I believe strongly that people can change, but not at the expense or under the tutelage of another. It was not my job to stick around and slowly pry open the carefully guarded heart of a guy who clearly got there his own way. He needed to find his way out. There’s no prize in being the person who waits around for someone else to figure out how to treat other human beings, especially the ultimate human being, a chosen partner.
People mistake infatuation, falling in love, lust, mutual attraction, and many related emotions for happiness. But the excitement over getting attention and exchanging a few hot months with someone soon settles to a more functioning level and once the dust settles, that’s where real relationships are made.
Another soul in our lives doesn’t have a role to fulfill, tasks to complete or fixing to do. We are here to love, bounce existence and share experiences.
The people we surround ourselves with should elevate us, starting by the eyes staring us back in the mirror.
We set the precedent inside. We may not realize it because we walk around killing time and distracting ourselves from really dealing, but it’s true.
Easier said than done, sure. I’m writing now because I know we are all capable. So many of us repeat our same behaviors and mistakes with new people, in new jobs, in a new city. The setting has changed but the story is the same.
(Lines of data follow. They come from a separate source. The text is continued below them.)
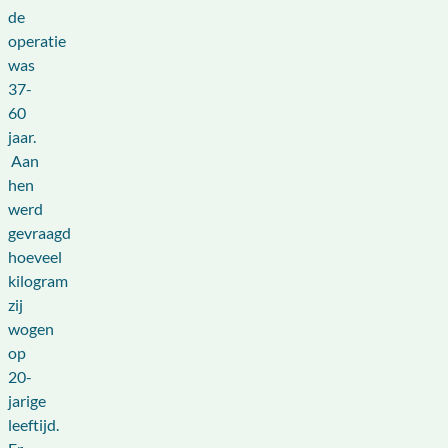
de
operatie
was
37-
60
jaar.
Aan
hen
werd
gevraagd
hoeveel
kilogram
zij
wogen
op
20-
jarige
leeftijd.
When we are experiencing the same issues, whether they be broad or specific, the answer is always us. We are the common denominator. We are the ultimate deciders in how we approach, love, respect, and trust people. And it all begins and ends with how we approach, love, respect and trust ourselves.
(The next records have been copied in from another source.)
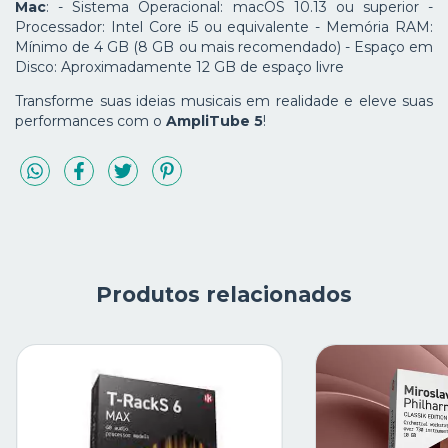
Mac
: - Sistema Operacional: macOS 10.13 ou superior -
Processador: Intel Core i5 ou equivalente - Memória RAM:
Mínimo de 4 GB (8 GB ou mais recomendado) - Espaço em
Disco: Aproximadamente 12 GB de espaço livre
Transforme suas ideias musicais em realidade e eleve suas
performances com o
AmpliTube 5
!
Produtos relacionados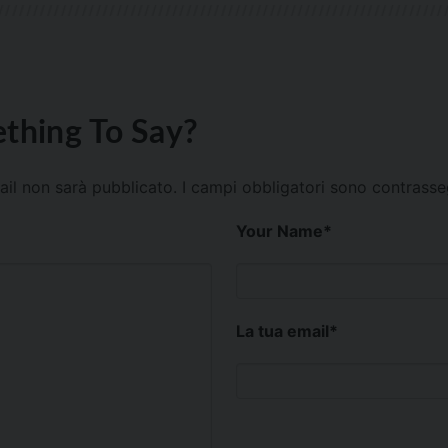
thing To Say?
mail non sarà pubblicato.
I campi obbligatori sono contrass
Your Name
*
La tua email
*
Life is short. If you’re warm, fed, moderately healthy and still breathing, then it’s time to buck up and recognize you hold the key to your happiness or unhappiness, no one else.
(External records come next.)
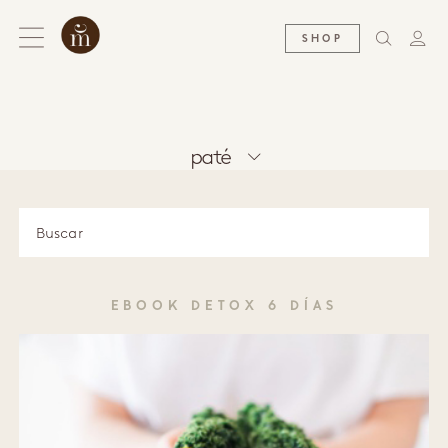
SHOP
paté
EBOOK DETOX 6 DÍAS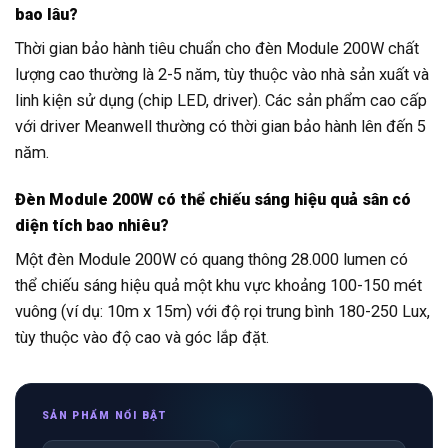
bao lâu?
Thời gian bảo hành tiêu chuẩn cho đèn Module 200W chất
lượng cao thường là 2-5 năm, tùy thuộc vào nhà sản xuất và
linh kiện sử dụng (chip LED, driver). Các sản phẩm cao cấp
với driver Meanwell thường có thời gian bảo hành lên đến 5
năm.
Đèn Module 200W có thể chiếu sáng hiệu quả sân có
diện tích bao nhiêu?
Một đèn Module 200W có quang thông 28.000 lumen có
thể chiếu sáng hiệu quả một khu vực khoảng 100-150 mét
vuông (ví dụ: 10m x 15m) với độ rọi trung bình 180-250 Lux,
tùy thuộc vào độ cao và góc lắp đặt.
SẢN PHẨM NỔI BẬT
We all have an internal compass and we are smart enough to follow it if we’d just release all the expectations and bullshit we carried from our past, shut the thinking mind off every now and again and choose gratitude over complaint, optimism over pissiness, humility over blame.
There’s always something to be learned. Even if your partner cheats on you, lies to you, betrays you, there’s something to be gleaned from this. Throwing fault assigns winners and losers like relationships are some sick game. They’re far too complex to have definitive sides, and when love is true, real, there is no side. Love just is. We accept and have chosen our current circumstances, so even when they crumble we must take responsibility for our part and move forward wiser.
To look back and imagine where my life would be NOW had I gotten my way THEN is nearly terrifying! I may not have taken the steps and made the decisions which led to becoming a teacher, writer, and all around more compassionate, humble, softer person. I also wouldn't have met the extraordinary people who teach me in positive ways every day, whether they know it or not. Life has a way of chiseling away at our rigid exterior, leaving us raw and exposed, with the choice to run and ride, or rise and shine.
I choose to shine. I accept Nos and failures, rejections and disappointments just as I accept Yeses, successes, embraces and excitement: with gratitude. Both will be staples in my life as long as I’m able to live it, so the happier choice for my soul and ultimately the more positive choice for those around me is to expect life to hand me a beautiful bouquet of flowers that are budding, blossoming and wilting, and to work with what I’m given with the tools that cannot be destroyed: my breath, my heart, my intelligence.
There is something deep within your being that is resilient above all else. When the world dissolves and changes around you, what is still standing? Begin the day connected to that part in you, feeling grateful for each breath and open to learn lessons, make new connections and dream new dreams.
Nothing can destroy your essence, rise feeling empowered to write a new story of your life each day, revising and adapting as needed.